Una fogliata di libri

Coetzee, ecco un grande autore v-i-v-e-n-t-e

Marco Archetti

Alcuni lettori dichiarano di leggere solo autori defunti, un'affermazione che riflette vanità e chiusura mentale. Tuttavia, aprirsi a nuove opere può portare scoperte inaspettate, come "Il polacco" di J.M. Coetzee, pubblicato nel 2023

Capita spesso di imbattersi in qualcuno – più di qualcuno, a dire il vero – che parlando di libri se ne esce con: “Ah, io leggo solo scrittori morti”. Non si capisce cosa intenda dire chi lo dice, che tipo di autocertificazione sia convinto di offrire e perché lo faccia. Ma lo si perdona, il lettore è anche un animale vanesio che si crogiola mugolando in queste ovvietà di nicchia, ama dare in giro bigliettini da visita coi virgolettati di sé stesso e non sospetta di rendersi ridicolo. Eppure, ahinoi (che lettori lo siamo e quindi possiamo dirci la verità), spesso lo è: attacca bottoni inusitati, esibisce la propria macinata mercanzia di pagine, gigioneggia, adelpheggia e solfeggia; perfino Orazio nelle sue Satire prendeva in giro questo genere di pedanti che sventolano pagine.
 

I lettori, poi, non sono i lettori: ci sono infiniti sottogruppi, e per ogni sottogruppo esistono specifiche manie, vizi irrevocabili, ineguagliabili ossessioni, apriorismi e fanatismi – buffo che si dica: leggere ti rende più aperto, perché io no, io non sono aperto, io sono chiusissimo, e più leggo più mi chiudo, e chi non ama ciò che io amo ovviamente non capisce nulla.
 

Però ogni tanto bisogna pur andar contro ciò che si è, nella vita e nella pagina. Può non sfiorarci mai il sospetto di esserci persi qualcosa?
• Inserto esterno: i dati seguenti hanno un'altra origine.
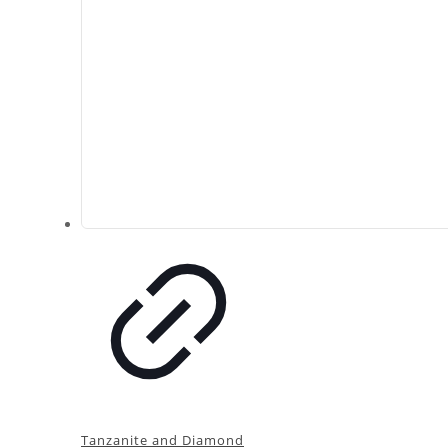
Tanzanite and Diamond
Così arriva l’estate (che nel frattempo è passata) e uno che fa? Scorre le vituperate liste, decide di fidarsi di qualcuno – chi scrive, per esempio, cambia ogni anno compilatore di riferimento – e si trova a scoprire una serie di romanzi che non aveva letto e che aveva solo sfiorato, o che aveva visto ma era passato oltre.
 

“Il polacco”, per esempio. Un romanzo di J. M. Coetzee uscito nel 2023 – sì, lui, Coetzee, il misanglofono, il Grande Scostante, l’intervistato monosillabico, – che si è rivelato uno dei migliori romanzi letti negli ultimi anni. Un romanzo che sa dire l’indicibile non nel senso che sa dire ciò che non trova parole, ma che sa dire ciò che nemmeno accade: un pianista polacco, una donna spagnola, un innamoramento unilaterale, e niente, niente che sia vagamente romantico. Un amore che non lo è, una relazione che non lo è, un incontro che non lo è. Nessun cerchio che chiuda. Anche perché tra i due – che restano due sé – si frappone la lingua, che non è la loro lingua madre. Per il polacco e Beatriz – è questo il nome della donna organizzatrice della serata musicale durante la quale si conoscono – parlarsi è difficile, capirsi impossibile, desiderarsi non è gioiosamente reciproco, e la non comprensione è accettatta con una rassegnazione mai capace di ribellarsi al destino del rumore bianco – la lingua attraverso la quale (non) si intendono sembra solamente questo.
 

Il pianista non è un gran pianista, ne sappiamo quel poco che ne sa Beatriz (la narrazione segue solo lei) e ha un tratto perfino patetico, ma si sospetta ci sia altro in lui: ama Dante, dice che la Polonia fa schifo e si interroga su Dio e Maria con una domanda che fa tremare. E Beatriz, donna abbastanza comune, non ne è affascinata, ma si sospetta che lo sia. Un romanzo che dice: non sappiamo mai cosa rappresentiamo per gli altri. E che l’ignoranza dell’altro fa parte dell’esperienza che ne facciamo.
 

M. Coetzee – grande autore v-i-v-e-n-t-e – ci regala un racconto che ha l’autorevolezza di un classico, capace di descrivere la vita che non si vive, la vita che non si dice, gli incontri che non riescono. Eppure restano. Ma vai a sapere perché.